Twelve patients experienced seizures, 22 had epileptic bursts, and all had spikes. Sleep parameters were normal except for an increase in wake time after sleep onset, which was higher in patients who experienced seizures during the recorded night, independent of the seizure duration. Most sleep-related clinical, and to a lesser degree subclinical, seizures were followed by awakenings (70.6%) or arousals (11.8%). The epileptic burst index increased significantly before arousals, as compared to baseline and postarousal, irrespective of sleep stage, or brain area. In contrast, a prearousal increase was observed for the spike index but was only significant during N2 and REM sleep. Additionally, the spike index increased during the arousal itself in neocortical channels and correlated with non-REM arousals.

Regarding brain area, the spike index increased significantly before the arousal only in mesial temporal channels. In neocortical channels, an increase in the spike index between baseline-TW to arousal-TW was observed during SW sleep compared to non-SW arousals, with the opposite relationship occurring in mesial temporal channels.

These findings indicate that both ictal and interictal EA profoundly disrupt sleep architecture, with sleep disruptions occurring during different sleep phases depending on the location of the activity. Most sleep-related seizures were followed by awakening or arousals, resulting in a substantial increase in waking time after sleep onset. Likewise, interictal EA was also closely linked to arousals. The bidirectional interaction between sleep and epilepsy was evident in the effect of arousal on triggering EA, specifically in neocortical areas.

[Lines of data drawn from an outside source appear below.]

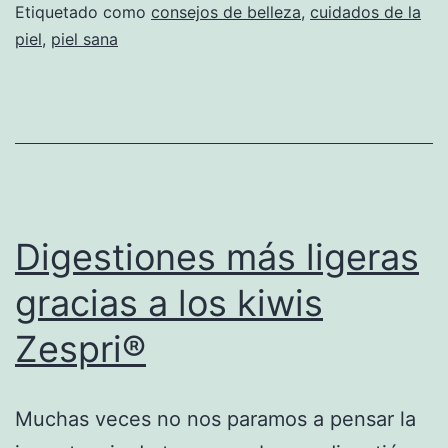
Etiquetado como
consejos de belleza
,
cuidados de la
piel
,
piel sana
Digestiones más ligeras
gracias a los kiwis
Zespri®
Muchas veces no nos paramos a pensar la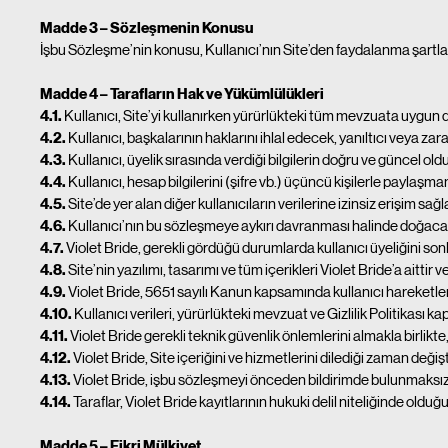
Madde 3 – Sözleşmenin Konusu
İşbu Sözleşme’nin konusu, Kullanıcı’nın Site’den faydalanma şartlar
Madde 4 – Tarafların Hak ve Yükümlülükleri
4.1.
Kullanıcı, Site’yi kullanırken yürürlükteki tüm mevzuata uygun
4.2.
Kullanıcı, başkalarının haklarını ihlal edecek, yanıltıcı veya zara
4.3.
Kullanıcı, üyelik sırasında verdiği bilgilerin doğru ve güncel ol
4.4.
Kullanıcı, hesap bilgilerini (şifre vb.) üçüncü kişilerle paylaşm
4.5.
Site’de yer alan diğer kullanıcıların verilerine izinsiz erişim sa
4.6.
Kullanıcı’nın bu sözleşmeye aykırı davranması halinde doğacak 
4.7.
Violet Bride, gerekli gördüğü durumlarda kullanıcı üyeliğini sonl
4.8.
Site’nin yazılımı, tasarımı ve tüm içerikleri Violet Bride’a aittir v
4.9.
Violet Bride, 5651 sayılı Kanun kapsamında kullanıcı hareketlerine
4.10.
Kullanıcı verileri, yürürlükteki mevzuat ve Gizlilik Politikası ka
4.11.
Violet Bride gerekli teknik güvenlik önlemlerini almakla birlikt
4.12.
Violet Bride, Site içeriğini ve hizmetlerini dilediği zaman değ
4.13.
Violet Bride, işbu sözleşmeyi önceden bildirimde bulunmaksızı
4.14.
Taraflar, Violet Bride kayıtlarının hukuki delil niteliğinde oldu
Madde 5 – Fikri Mülkiyet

What are the clinical repercussions of the effects of EA on sleep architecture? Given that sleep fragmentation is associated with daytime sleepiness and decreased psychomotor performance, it is not surprising that patients with nocturnal EA frequently report cognitive difficulties. A recent study of side-specific hippocampal memory function of patients with focal epilepsy, evaluated with SEEG, has reported that retention of verbal memory over 1 week was negatively correlated with hippocampal spike frequency during sleep, whereas no significant correlation was found with hippocampal interictal EA occurring when awake. ⁷ As highlighted by Laure Peter-Derex et al, ⁶ not only ictal but also interictal EA occurring in the hippocampus during sleep may impair sleep quality and possibly impact memory consolidation.

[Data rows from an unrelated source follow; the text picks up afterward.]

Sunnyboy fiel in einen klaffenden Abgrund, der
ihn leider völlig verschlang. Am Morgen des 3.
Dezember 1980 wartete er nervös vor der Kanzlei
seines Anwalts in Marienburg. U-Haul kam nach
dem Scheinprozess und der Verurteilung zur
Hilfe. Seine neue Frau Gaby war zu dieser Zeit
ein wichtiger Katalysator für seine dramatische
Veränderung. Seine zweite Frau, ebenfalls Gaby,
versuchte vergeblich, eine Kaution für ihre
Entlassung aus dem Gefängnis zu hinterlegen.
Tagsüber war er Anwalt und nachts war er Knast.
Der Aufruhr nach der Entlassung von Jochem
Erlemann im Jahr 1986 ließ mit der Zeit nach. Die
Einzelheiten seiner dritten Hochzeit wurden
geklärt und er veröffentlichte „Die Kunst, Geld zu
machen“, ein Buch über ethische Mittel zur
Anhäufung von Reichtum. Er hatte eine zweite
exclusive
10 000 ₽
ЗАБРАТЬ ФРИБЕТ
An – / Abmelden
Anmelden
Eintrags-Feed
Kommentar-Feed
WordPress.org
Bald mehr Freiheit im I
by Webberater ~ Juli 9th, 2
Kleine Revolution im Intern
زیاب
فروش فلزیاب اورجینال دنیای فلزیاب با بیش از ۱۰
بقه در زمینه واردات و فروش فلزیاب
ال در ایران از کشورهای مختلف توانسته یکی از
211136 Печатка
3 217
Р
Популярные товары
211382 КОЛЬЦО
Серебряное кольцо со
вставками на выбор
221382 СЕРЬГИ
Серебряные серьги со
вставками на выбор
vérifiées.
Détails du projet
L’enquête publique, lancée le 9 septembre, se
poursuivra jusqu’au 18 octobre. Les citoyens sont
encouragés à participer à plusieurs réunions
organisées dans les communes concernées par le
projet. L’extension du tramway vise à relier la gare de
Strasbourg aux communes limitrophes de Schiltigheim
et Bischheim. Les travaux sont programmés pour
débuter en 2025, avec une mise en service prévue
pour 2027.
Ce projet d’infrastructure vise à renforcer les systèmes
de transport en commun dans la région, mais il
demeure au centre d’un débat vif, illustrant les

Recognition and management of sleep disturbances are important and distinct considerations in patients with epilepsy. Because poor sleep can exacerbate EA, and EA can disrupt sleep, uncontrolled patients with sleep complaints should be evaluated with PSG to assess the presence of a secondary sleep disorder, such as obstructive sleep apnea, which can occur in up to 30% of patients. ⁸ Additionally, maximizing the control of nocturnal seizures and interictal ED can lead to improvement in sleep-related complaints and cognitive symptoms, as reported in a series of drug-resistant patients who achieved seizure-freedom after undergoing temporal lobectomy. ⁹ It would be beneficial to explore if suppression of interictal EA through neuromodulation or targeted medication timings can improve the sleep disturbances, and resultant cognitive problems, that occur in so many patients with epilepsy.